In confirmation of their argument, they also remind us that when certain teachers, claiming a more than common illumination, toss all such objections aside, extolling it as one of the fine things in Christ, that he finds government enough in God's love and paternity, and is willing to let go what are called the Jewish rigors, the effects are such as to show most convincingly the essential lightness of the doctrine. A proper insight of human nature, saying nothing of the gospel, ought, they contend, to open our eyes to a discovery of what is more competent; for to make a government of mere love and paternity is, in fact, to make just no government at all, but is, simply to throw the whole matter of duty and character loose upon the chances of a coaxing process, where the subject, living in a lower plane, has too little care for the goodness shown him, to get any thing out of it, but a license of impunity for whatever he likes best.
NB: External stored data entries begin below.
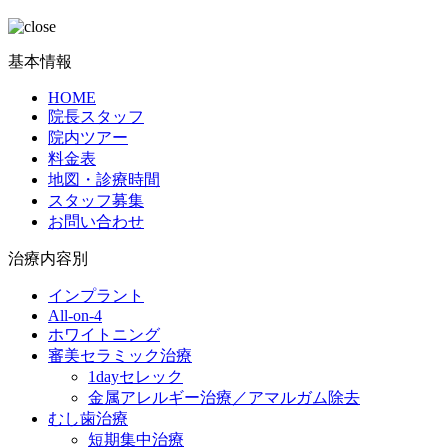
基本情報
HOME
院長スタッフ
院内ツアー
料金表
地図・診療時間
スタッフ募集
お問い合わせ
治療内容別
インプラント
All-on-4
ホワイトニング
審美セラミック治療
1dayセレック
金属アレルギー治療／アマルガム除去
むし歯治療
短期集中治療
In such doctrine there is no ring of conviction. God and religion die out of it, and a certain modishness of philanthropy is all that can long remain.

The objectors also vary their argument, alleging that when God forgives sin, without some penal satisfaction, his rectoral honor and character are made equivocal, if not fatally diminished. Sin they say, and truly, tramples the honor of God. If then he farther consents to let it do so, what becomes of his authority and respect as a ruler? To vindicate the integrity of his position by punishments duly enforced, would countervail the dishonors of transgression. But what becomes of his honor and rectoral authority, when his threatenings turn out to be but a mock ammunition, in which there is no projectile included? Who will be awed by his will when he governs only in terrorem, with the terror, in fact, omitted?
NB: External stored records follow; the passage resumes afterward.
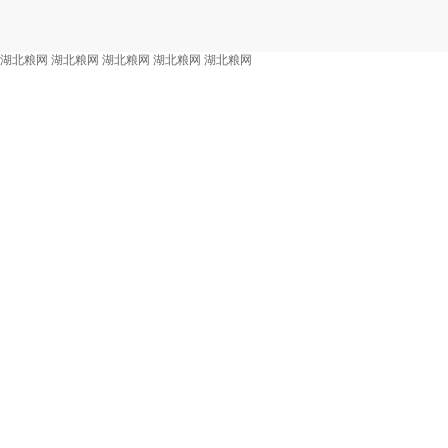
湖北粮网
湖北粮网
湖北粮网
湖北粮网
湖北粮网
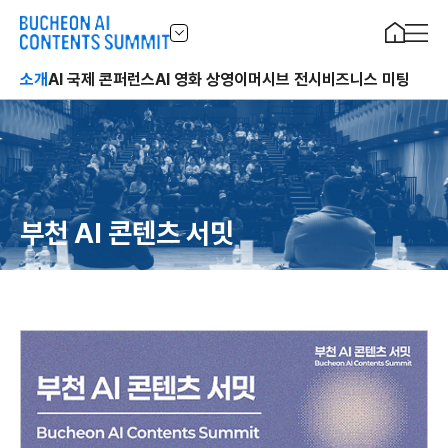
소개
AI 국제 콘퍼런스
AI 영화 상영
이머시브 전시
비즈니스 미팅
부천 AI 콘텐츠 서밋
Again the righteousness of God appears, they say, to be made equivocal, in the same manner. He commands what is right to be done, because it is right, and because right is an everlasting and absolute law in its own nature--necessary to all created mind, necessary even to himself. About this grand ideal of right he builds the whole fabric of his government; all his laws assert and interpret this; all his penalties enforce this; all his judgments are the discipline he wields for this. What then does it signify that he freely remits all the possible wrongs of wrong-doing, as against his great central principle of right, or righteousness? The principle, indeed, is none the less right; it is only deserted; that too by Him who undertook to be its vindicator and defender. The enforcement is now gone, and with it, what was more impressive, the solid majesty of that greatness, which itself was built up in the principle of it, and stood in sacred awe before the eyes of all creatures, as the unchangeable Righteousness.

It is another variation also of the damage or loss they discover in God's rectoral character, that the supposed free-remission is not only a discontinuance of his operative justice, but appears to blur the evidences of justice, in his character. The power of God's attitude, before his subjects will be determined, to a great extent, they allege, and truly, by the impression he makes of his immovable adhesion to justice. The punishments denounced against transgression will themselves have a certain deterring force, as being denounced, but a vastly greater force comes into impression, whether in the civil state or in the government of God over souls, when justice is duly exalted and consecrated, by what may be called the dread sacrifice and strange work of punishment: There is such majesty in justice thus consecrated, that moral natures feel it all through and tremble responsively to it. Punishments have a Certain value, as appeals to fear, and as motives addressed to self-interest, but the sense of goodness, armed by justice, strikes into the moral nature itself far more deeply and by an immediate efficacy. It can not therefore be taken away without great apparent loss.

In arguments like these, showing the probability of damage to the integrity and authority of God's government, from a free remission of sins, coupled with no penal satisfaction of justice, there is, it must be admitted, an appearance of reason. How far it is an appearance deduced from political analogies, that will disappear when such analogies are duly qualified, will be hereafter seen.